# PROBLEM TO SOLVE:
Among the entries below, find the lines with "SPOT" and copy them.

------

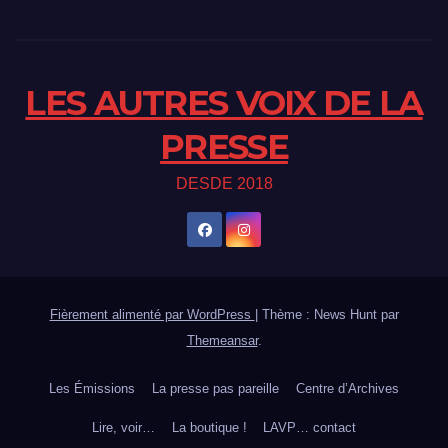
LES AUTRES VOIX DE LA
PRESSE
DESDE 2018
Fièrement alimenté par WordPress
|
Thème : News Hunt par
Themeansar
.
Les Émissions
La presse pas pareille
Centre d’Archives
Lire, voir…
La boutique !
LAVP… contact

------

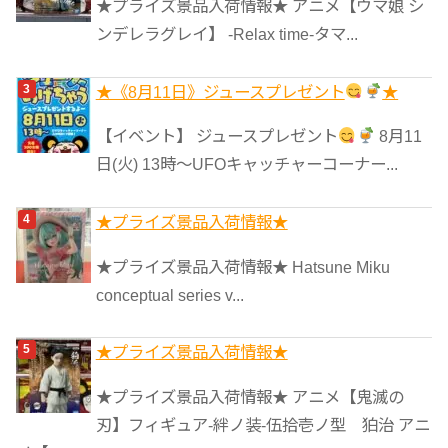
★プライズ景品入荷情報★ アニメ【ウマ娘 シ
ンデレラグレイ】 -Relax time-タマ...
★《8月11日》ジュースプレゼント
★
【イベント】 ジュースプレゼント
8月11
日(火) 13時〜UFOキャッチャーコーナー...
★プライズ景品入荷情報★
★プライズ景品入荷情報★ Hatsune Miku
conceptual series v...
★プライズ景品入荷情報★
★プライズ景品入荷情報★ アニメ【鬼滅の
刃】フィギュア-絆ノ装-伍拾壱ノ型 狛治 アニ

------

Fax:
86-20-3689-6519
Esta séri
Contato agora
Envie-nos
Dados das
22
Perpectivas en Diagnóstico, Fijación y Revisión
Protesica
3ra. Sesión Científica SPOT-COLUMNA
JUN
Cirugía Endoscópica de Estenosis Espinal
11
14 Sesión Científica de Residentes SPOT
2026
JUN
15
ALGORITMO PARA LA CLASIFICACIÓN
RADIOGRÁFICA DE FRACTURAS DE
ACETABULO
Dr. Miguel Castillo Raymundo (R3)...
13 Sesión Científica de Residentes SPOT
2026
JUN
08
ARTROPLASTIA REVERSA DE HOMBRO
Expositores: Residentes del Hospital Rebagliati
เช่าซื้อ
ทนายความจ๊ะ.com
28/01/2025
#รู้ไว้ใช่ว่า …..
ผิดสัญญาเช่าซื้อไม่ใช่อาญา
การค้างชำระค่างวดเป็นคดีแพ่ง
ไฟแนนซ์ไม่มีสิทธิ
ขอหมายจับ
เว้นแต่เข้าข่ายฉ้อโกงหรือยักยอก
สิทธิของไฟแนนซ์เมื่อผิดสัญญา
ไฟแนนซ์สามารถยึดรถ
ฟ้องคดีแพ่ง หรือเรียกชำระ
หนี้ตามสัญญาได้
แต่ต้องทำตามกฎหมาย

------

# REPLY TO THE EXERCISE:
3ra. Sesión Científica SPOT-COLUMNA
14 Sesión Científica de Residentes SPOT
13 Sesión Científica de Residentes SPOT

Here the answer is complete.